Probabilistic Grid-Based Approaches for Privacy-Preserving Data Mining on Moving Object Trajectories

doi:10.1201/b10373-17

Chapter

Probabilistic Grid-Based Approaches for Privacy-Preserving Data Mining on Moving Object Trajectories

ABSTRACT

The efficient management of moving object databases has gained much interest in recent years due to the development of mobile communication and positioning technologies. A typical way of representing moving objects is to use the trajectories.
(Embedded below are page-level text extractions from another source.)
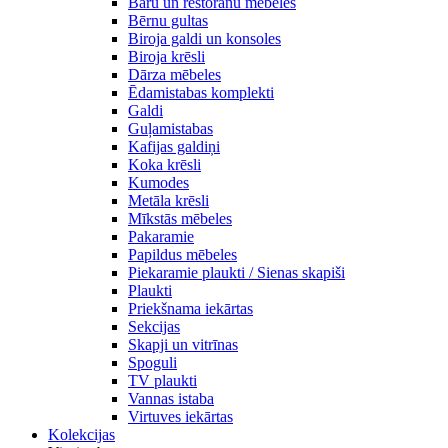
Bāru un restorānu mēbeles
Bērnu gultas
Biroja galdi un konsoles
Biroja krēsli
Dārza mēbeles
Ēdamistabas komplekti
Galdi
Guļamistabas
Kafijas galdiņi
Koka krēsli
Kumodes
Metāla krēsli
Mīkstās mēbeles
Pakaramie
Papildus mēbeles
Piekaramie plaukti / Sienas skapiši
Plaukti
Priekšnama iekārtas
Sekcijas
Skapji un vitrīnas
Spoguli
TV plaukti
Vannas istaba
Virtuves iekārtas
Kolekcijas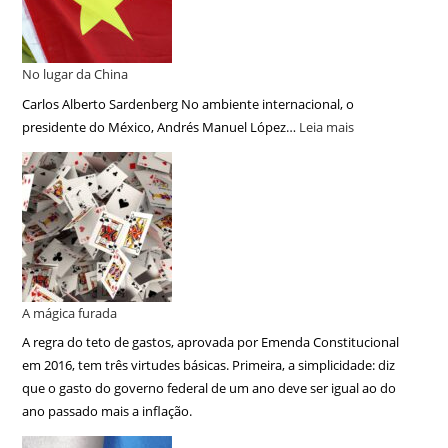
No lugar da China
Carlos Alberto Sardenberg No ambiente internacional, o
presidente do México, Andrés Manuel López…
Leia mais
A mágica furada
A regra do teto de gastos, aprovada por Emenda Constitucional
em 2016, tem três virtudes básicas. Primeira, a simplicidade: diz
que o gasto do governo federal de um ano deve ser igual ao do
ano passado mais a inflação.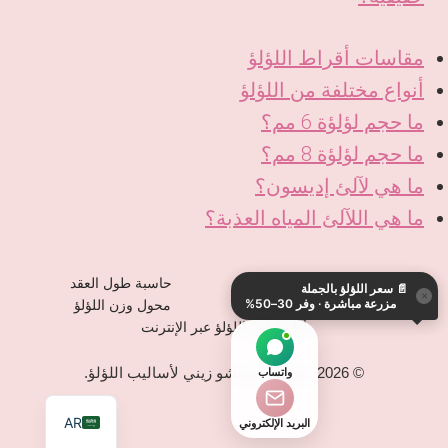
مقاسات أقراط اللؤلؤ
أنواع مختلفة من اللؤلؤ
ما حجم لؤلؤة 6 مم؟
ما حجم لؤلؤة 8 مم؟
ما هي لآلئ إديسون؟
ما هي اللآلئ المياه العذبة؟
KO
DE
حجم اللؤلؤ التفاعلي
حاسبة طول العقد
📄
سعر اللؤلؤ بالجملة
ES
×
مزرعة مباشرة · وفر 30–50%
حاسبة خيط اللؤلؤ
محول وزن اللؤلؤ
IT
أداة قياس اللؤلؤ عبر الإنترنت
JA
© 2026 مصنع تشانغتشو زيني لأساليب اللؤلؤ.
واتساب
EN
AR
البريد الإلكتروني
Much work has focused on the topics of indexing, query processing and data mining of moving object trajectories, but little attention has been paid to the preservation of privacy in this setting. In many applications such as intelligent transport systems (ITS) and fleet management, floating car data (FCD), i.e., tracked vehicle locations, are collected, and used for mining traffic patterns. For instance, mining vehicle trajectories in urban transportation networks over time can easily identify dense areas (roads, junctions, etc.), and use this for predicting traffic congestion. By data mining the periodic movement patterns (objects follow similar routes at similar times) for individual drivers, personalized, context-aware services can be delivered. However, exposing location/trajectory data of moving objects to application

servers can cause threats to the location privacy of individual users. For example, a service provider with access to trajectory data can study a user’s personal and potentially sensitive habits. The na¨ıve approach of keeping the user’s identity a secret by hiding / encoding the user’s ID does not work: Frequent user locations, such as the home and office addresses can be found by first self-correlating the user’s trajectory, and then cross-referencing the frequent locations with publicly available spatial data sources, e.g., The Yellow Pages, thereby revealing the user’s identity. In recent years, the study of privacy-preserving data mining has appeared

due to the advances in data collection and dissemination technologies which force existing data mining algorithms to be reconsidered from the point of view of privacy protection. Various privacy concepts and measures, such as kanonymity and l-diversity, and related privacy-preservation techniques, such as perturbation, condensation, generalization and data hiding with conceptual reconstruction have been proposed in the general setting. However, research that investigates the extension or applicability of these privacy concepts and measures to the spatio-temporal domain, in particular the privacy-preserving data mining of moving object trajectories has been limited. Hence this chapter is focused on addressing the unique challenge of obtaining detailed, accurate patterns from anonymized location and trajectory data. To this extent, after a thorough status report on research works related

to the issue of privacy-preserving data mining on moving object trajectories, first, the chapter proposes a novel anonymization framework for the preservation of location privacy on moving object trajectories. In this framework, users specify their requirements of location privacy, based on the notions of anonymization rectangles and location probabilities, intuitively saying how precisely they want to be located in given areas. Second, the chapter shows a common problem with existing methods that are based on the notion of kanonymity. This problem allows an adversary to infer a frequently occurring location of a user, e.g., the home address, by correlating several observations. Third, the chapter presents an effective grid-based framework for data collection and mining over the anonymized trajectory data. The framework is based on the notions of anonymization grids and anonymization partitionings which allow effective management of both the user-specified location privacy requirements and the anonymized trajectory data. Along with the framework, three policies for constructing anonymization rectangles, called common regular partitioning, individual regular partitioning, and individual irregular partitioning are presented. All three policies avoid the aforementioned privacy problem of existing methods. Fourth, the chapter presents a client-server architecture for an efficient implementation of the system. A distinguishing feature of the architecture is that anonymization is performed solely on the client, thus removing the need for trusted middleware. Fifth, the chapter presents techniques for solving two basic trajectory data mining operations within the proposed anonymization framework, namely finding dense spatio-temporal areas and finding frequent routes. The techniques are based on probabilistic counting.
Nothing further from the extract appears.